Photoforward

Tech Tuesday: 4ormat Integrates Blogging into Portfolio Design

By // May 13, 2014 // Posted in Tech Tuesday

If you’ve been searching for a seamless way to integrate your blog into your online portfolio, Toronto-based online portfolio website 4ormat.com just released a new suite of blogging tools designed specifically for photographers and artists.

blogs
With these new features, 4ormat allows you to “manage both your portfolio and blog at the same time” with easy-to-use settings and design. According to the website, you can now “quickly edit and organize your blog posts in real-time and immediately view changes.”

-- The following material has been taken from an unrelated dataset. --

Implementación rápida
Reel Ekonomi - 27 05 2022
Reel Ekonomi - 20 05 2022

As with its already-established portfolio site, 4ormat offers drag and drop, new free themes each month with advanced HTML, CSS and Javascript customization features. Images and galleries can be password-protected for your clients, and you can use your own domain name, so transitions should be seamless. With unlimited bandwidth, 4ormat supports full resolution images, HD video, plus optimizing for iOS and Android. On the business side, integrated SEO helps bring more viewers to your site and 4ormat also provides Google analytics statistical support.

900x500

Three plans are available: Basic for $6.99/month, Pro for $12.99/month and Agency for $24.99/month. All provide the same features and services different only in the number of pages, images and videos allowed. A 14-day free trial is available and, if you sign up for a year, you’ll get two months free. To see how other photographers are using 4ormat, visit street photographer Naska Demiemi’s blog.

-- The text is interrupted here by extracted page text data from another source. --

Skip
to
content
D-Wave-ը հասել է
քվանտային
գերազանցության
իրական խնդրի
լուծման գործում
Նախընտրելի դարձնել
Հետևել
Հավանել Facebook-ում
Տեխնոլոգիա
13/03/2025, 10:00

4ormat also publishes a cool, online magazine targeting the creative community offering some interesting articles and interviews. Check it out here.

Share This Article:

Theano Nikitas

Theano Nikitas

Theano Nikitas, a full-time freelance writer and photographer, has been writing about photography for 18 years. Although she loves digital, Theano still has a darkroom and a fridge filled with film thanks to her long-time passion for alternative processes and toy cameras.

Previously from Theano Nikitas:

Comments are closed.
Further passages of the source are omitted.